China’s insurance regulator has called on insurers in the country to seek sponsorship of catastrophe bonds in Hong Kong in order to access diverse sources of reinsurance capacity and to offload peak natural disaster risks.
The China Banking and Insurance Regulatory Commission (CBIRC) said in a notice that domestic Chinese insurers sponsoring catastrophe bonds from Hong Kong will support its “closer” economic partnership agreement between the country and the Administrative Region. special.
As we have already explained, the Chinese government has supported the development and introduction of catastrophe bond rules in Hong Kong and views the special purpose reinsurance vehicles that can now be established there as an avenue for insurers of mainland China to access capital markets for risk transfer and reinsurance purposes.
The CBIRC has said it wants to support domestic P&C or life insurers willing to use Hong Kong’s ILS regulatory regime to sponsor catastrophe bonds.
As a result, he issued the notice to explain the process they need to undertake and said the topic of catastrophic bonds is “of great importance to stabilize the cost of disaster risk diversification, form a mechanism for multi-level disaster risk sharing and supporting the construction of the Hong Kong Financial Center.
He explains that Cat Bonds can be used to transfer disaster risk from natural disasters such as earthquakes, typhoons, floods and public health emergencies.
The notice also states that the Hong Kong Special Purpose Insurance Entity (SPI) “has a strong protection mechanism for ceding insurance companies.”
Reporting requirements are also confirmed, as any sponsor of mainland China’s Hong Kong Catastrophic Bonds will need to report to the CBIRC, or its agency at the provincial level, within 15 business days after an insurance company Special Purpose has issued catastrophe bonds on its behalf.
Hong Kong-based special purpose reinsurance issuers will also need to be registered in China’s reinsurance registration system, in order to comply and be used by mainland carriers.
This is another encouraging move from China, which clearly sees the opportunity for its insurance companies to become users of the catastrophic Hong Kong bond platform and exploit global capital markets for their own benefit. reinsurance.
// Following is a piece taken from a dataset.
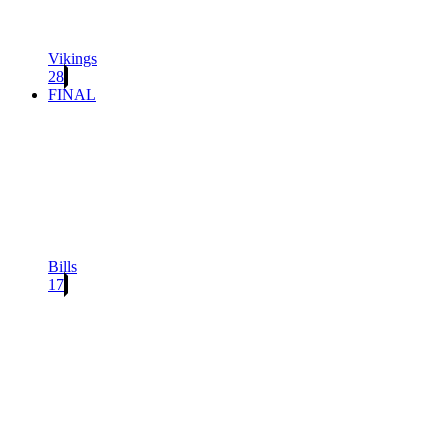
Vikings
28
FINAL
Bills
17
The Chinese government has long talked about the need to diversify its peak disaster risk outside the country and this provides the ideal mechanism to do so.
As we also explained earlier, the first company intended to be a special purpose insurance-related securities (ILS) vehicle was registered in Hong Kong a few months ago, with Greater Bay Re Limited established to issue catastrophe bonds on behalf of the national reinsurer China Re.
To date, no Greater Bay Re cat bond operations have yet been revealed, but it still takes time for a new home to make the first issues.
Other catastrophic Hong Kong bonds are also reportedly in the works, with the possibility that a number of bonds will be marketed in the coming months.
Most importantly, to be successful internationally, Hong Kong must be a competitive cat bond and an ILS home option for sponsors.
But its proximity and connection to mainland China means that it could first become a cat bond issuance platform for insurers in the Chinese domestic market, which would be a very interesting development for the securities market. insurance related (ILS).